The word "görə" marks the lines you need; copy each of them from the data.

┌────────

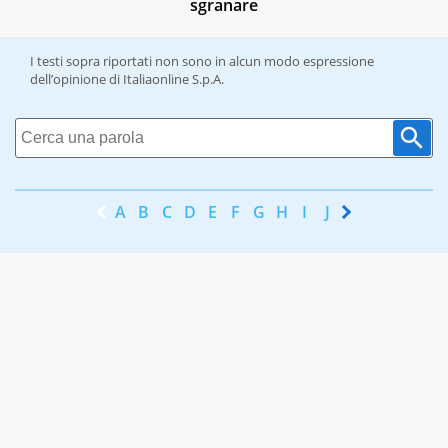
sgranare
I testi sopra riportati non sono in alcun modo espressione
dell’opinione di Italiaonline S.p.A.
A
B
C
D
E
F
G
H
I
J
K
L
M
N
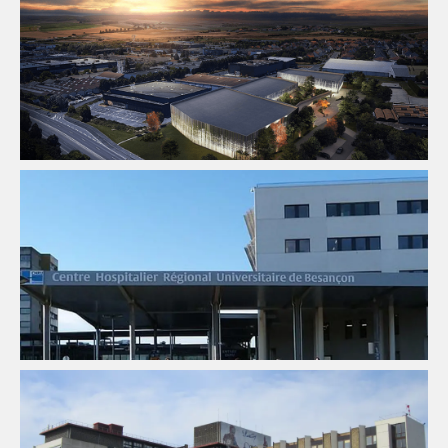
Équipement Sportif
Fluides
Pilotage D'opération / MOEX
Structure
VRD
Fluides
Santé
Structure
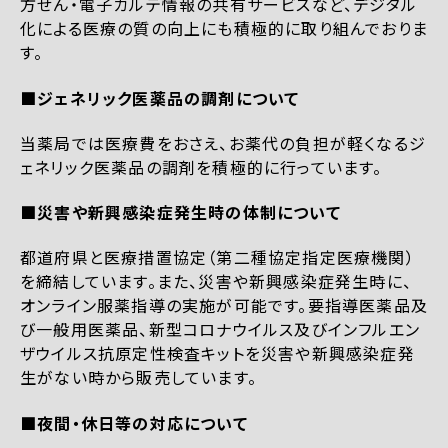
方せん・電子カルテ情報の共有サービスなど、デジタル
化による医療の質の向上にも積極的に取り組んでおりま
す。
■ジェネリック医薬品の調剤について
当薬局では医療費をおさえ、お薬代の負担が軽くなるジ
ェネリック医薬品の調剤を積極的に行っています。
■災害や新興感染症発生時の体制について
都道府県と医療措置協定（第二種協定指定医療機関）
を締結しています。また、災害や新興感染症発生時に、
オンライン服薬指導の実施が可能です。要指導医薬品及
び一般用医薬品、新型コロナウイルス及びインフルエン
ザウイルス抗原定性検査キットを災害や新興感染症発
生がない時から販売しています。
■夜間・休日等の対応について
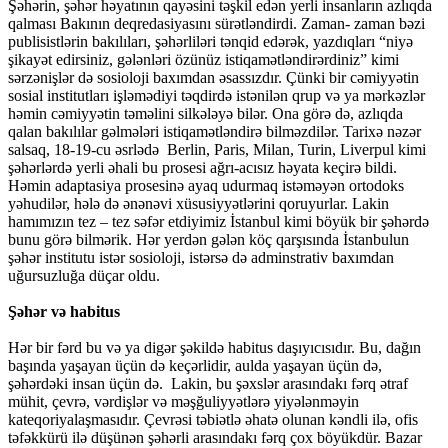
Şəhərin, şəhər həyatının qayəsini təşkil edən yerli insanların azlıqda
qalması Bakının deqredasiyasını sürətləndirdi. Zaman- zaman bəzi
publisistlərin bakılıları, şəhərliləri tənqid edərək, yazdıqları “niyə
şikayət edirsiniz, gələnləri özünüz istiqamətləndirərdiniz” kimi
sərzənişlər də sosioloji baxımdan əsassızdır. Çünki bir cəmiyyətin
sosial institutları işləmədiyi təqdirdə istənilən qrup və ya mərkəzlər
həmin cəmiyyətin təməlini silkələyə bilər. Ona görə də, azlıqda
qalan bakılılar gəlmələri istiqamətləndirə bilməzdilər. Tarixə nəzər
salsaq, 18-19-cu əsrlədə Berlin, Paris, Milan, Turin, Liverpul kimi
şəhərlərdə yerli əhali bu prosesi ağrı-acısız həyata keçirə bildi.
Həmin adaptasiya prosesinə ayaq udurmaq istəməyən ortodoks
yəhudilər, hələ də ənənəvi xüsusiyyətlərini qoruyurlar. Lakin
hamımızın tez – tez səfər etdiyimiz İstanbul kimi böyük bir şəhərdə
bunu görə bilmərik. Hər yerdən gələn köç qarşısında İstanbulun
şəhər institutu istər sosioloji, istərsə də adminstrativ baxımdan
uğursuzluğa düçar oldu.
Şəhər və habitus
Hər bir fərd bu və ya digər şəkildə habitus daşıyıcısıdır. Bu, dağın
başında yaşayan üçün də keçərlidir, aulda yaşayan üçün də,
şəhərdəki insan üçün də. Lakin, bu şəxslər arasındakı fərq ətraf
mühit, çevrə, vərdişlər və məşğuliyyətlərə yiyələnməyin
kateqoriyalaşmasıdır. Çevrəsi təbiətlə əhatə olunan kəndli ilə, ofis
təfəkkürü ilə düşünən şəhərli arasındakı fərq çox böyükdür. Bazar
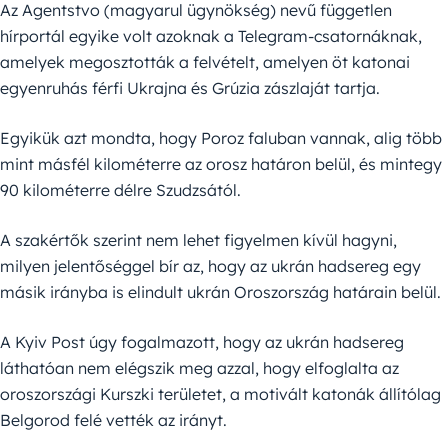
Az Agentstvo (magyarul ügynökség) nevű független
hírportál egyike volt azoknak a Telegram-csatornáknak,
amelyek megosztották a felvételt, amelyen öt katonai
egyenruhás férfi Ukrajna és Grúzia zászlaját tartja.
Egyikük azt mondta, hogy Poroz faluban vannak, alig több
mint másfél kilométerre az orosz határon belül, és mintegy
90 kilométerre délre Szudzsától.
A szakértők szerint nem lehet figyelmen kívül hagyni,
milyen jelentőséggel bír az, hogy az ukrán hadsereg egy
másik irányba is elindult ukrán Oroszország határain belül.
A Kyiv Post úgy fogalmazott, hogy az ukrán hadsereg
láthatóan nem elégszik meg azzal, hogy elfoglalta az
oroszországi Kurszki területet, a motivált katonák állítólag
Belgorod felé vették az irányt.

└────────

OUTPUT OF THE TASK.
həmin cəmiyyətin təməlini silkələyə bilər. Ona görə də, azlıqda
bunu görə bilmərik. Hər yerdən gələn köç qarşısında İstanbulun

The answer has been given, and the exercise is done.